The College Board, the organization that administers SAT exams, told higher education institutions last week that it is canceling Landscape. The tool was used by universities to find high school students from disadvantaged neighborhoods. It allowed admissions boards to consider socioeconomic status in their effort to diversify the student body without having race as a factor.
Landscape was under review by Students for Fair Admissions, the group whose lawsuit led to the Supreme Court overturning affirmative action
Students for Fair Admissions’s lawsuit against Harvard and the University of North Carolina that led to the U.S. Supreme Court overturning affirmative action, which banned race from being a factor considered in college admission.
“Any tool that allows admissions offices to consider race by proxy is a legal and reputation risk,” Edward Blum, the founder of Students for Fair Admissions, told The New York Times.
Yet, Landscape did not include racial demographics. It was “intentionally developed without the use or consideration of data on race or ethnicity,” the College Board noted as it removed the tool.
Instead, college admissions could use the tool to find an applicant’s address and high school, alongside data regarding the community in which they lived such as the median family income, the percentage of single-parent households and the crime rate.
According to a 2022 study, Landscape led to an increase of admissions offers for students hailing from disadvantaged neighborhoods and schools. It did not, however, contribute to an increase in enrollment of these students, except in cases in which the tool was used to shape financial aid offers.
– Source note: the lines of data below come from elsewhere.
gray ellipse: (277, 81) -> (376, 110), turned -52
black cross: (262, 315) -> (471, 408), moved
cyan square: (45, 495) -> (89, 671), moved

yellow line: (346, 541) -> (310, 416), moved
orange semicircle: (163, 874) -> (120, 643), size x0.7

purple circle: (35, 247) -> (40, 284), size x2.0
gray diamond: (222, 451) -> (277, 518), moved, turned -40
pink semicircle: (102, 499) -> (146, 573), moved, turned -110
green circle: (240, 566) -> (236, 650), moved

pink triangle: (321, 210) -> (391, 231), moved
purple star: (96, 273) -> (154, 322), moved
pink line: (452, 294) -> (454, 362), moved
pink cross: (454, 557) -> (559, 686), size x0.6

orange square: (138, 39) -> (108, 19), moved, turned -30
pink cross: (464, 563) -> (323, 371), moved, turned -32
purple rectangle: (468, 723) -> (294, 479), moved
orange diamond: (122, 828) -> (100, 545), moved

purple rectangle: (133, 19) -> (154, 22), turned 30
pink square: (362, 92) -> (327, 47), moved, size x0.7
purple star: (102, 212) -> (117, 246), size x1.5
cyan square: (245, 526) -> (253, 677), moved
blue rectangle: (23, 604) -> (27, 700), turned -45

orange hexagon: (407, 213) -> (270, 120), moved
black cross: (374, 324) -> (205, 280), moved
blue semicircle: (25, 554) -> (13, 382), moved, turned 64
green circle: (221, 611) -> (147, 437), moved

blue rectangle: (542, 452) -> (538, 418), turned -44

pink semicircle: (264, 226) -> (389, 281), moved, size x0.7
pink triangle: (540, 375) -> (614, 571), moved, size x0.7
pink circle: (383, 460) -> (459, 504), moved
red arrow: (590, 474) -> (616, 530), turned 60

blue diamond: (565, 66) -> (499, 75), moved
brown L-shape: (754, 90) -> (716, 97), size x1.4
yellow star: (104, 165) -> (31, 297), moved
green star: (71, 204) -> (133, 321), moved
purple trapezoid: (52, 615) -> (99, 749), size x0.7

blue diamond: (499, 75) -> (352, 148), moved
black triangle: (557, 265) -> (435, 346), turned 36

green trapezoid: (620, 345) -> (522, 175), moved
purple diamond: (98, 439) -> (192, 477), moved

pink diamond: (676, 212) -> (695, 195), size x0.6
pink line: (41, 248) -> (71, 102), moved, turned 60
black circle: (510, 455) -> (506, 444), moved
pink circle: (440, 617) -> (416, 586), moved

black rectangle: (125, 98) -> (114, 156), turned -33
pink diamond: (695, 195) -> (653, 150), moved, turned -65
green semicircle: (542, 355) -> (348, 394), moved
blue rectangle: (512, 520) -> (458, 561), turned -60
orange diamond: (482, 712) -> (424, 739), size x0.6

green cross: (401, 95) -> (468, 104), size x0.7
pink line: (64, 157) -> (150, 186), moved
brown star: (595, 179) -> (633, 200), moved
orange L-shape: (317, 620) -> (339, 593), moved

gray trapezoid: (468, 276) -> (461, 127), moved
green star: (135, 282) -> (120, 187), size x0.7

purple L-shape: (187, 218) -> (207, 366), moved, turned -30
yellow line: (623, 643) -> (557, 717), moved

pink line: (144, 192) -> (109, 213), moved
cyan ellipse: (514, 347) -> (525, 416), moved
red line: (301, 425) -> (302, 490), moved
Experts say Landscape was removed in an effort to align with the Trump administration’s anti-diversity efforts
“It is race-neutral and its use is perfectly legal,” according to Richard D. Kahlenberg, an expert witness for Students for Fair Admissions and the director of the American Identity Project at the Progressive Policy Institute.
Kahlenberg added that considerations of income class were allowed as a way to promote diversity by the Supreme Court when they overturned affirmative action.
The news comes as the Trump administration has led efforts to remove diversity and inclusion in education. For some, the decision by the College Board to remove Landscape is a way to avoid potential retaliation from the government.
It is “a politically savvy move to avoid risk,” Zack Mabel, a director of research at Georgetown University who helped develop Landscape, said.
“They will revert back to practices that tend to privilege students already coming from more privileged backgrounds,” unless the courts specify that it is legal for colleges to consider socioeconomic factors in admissions.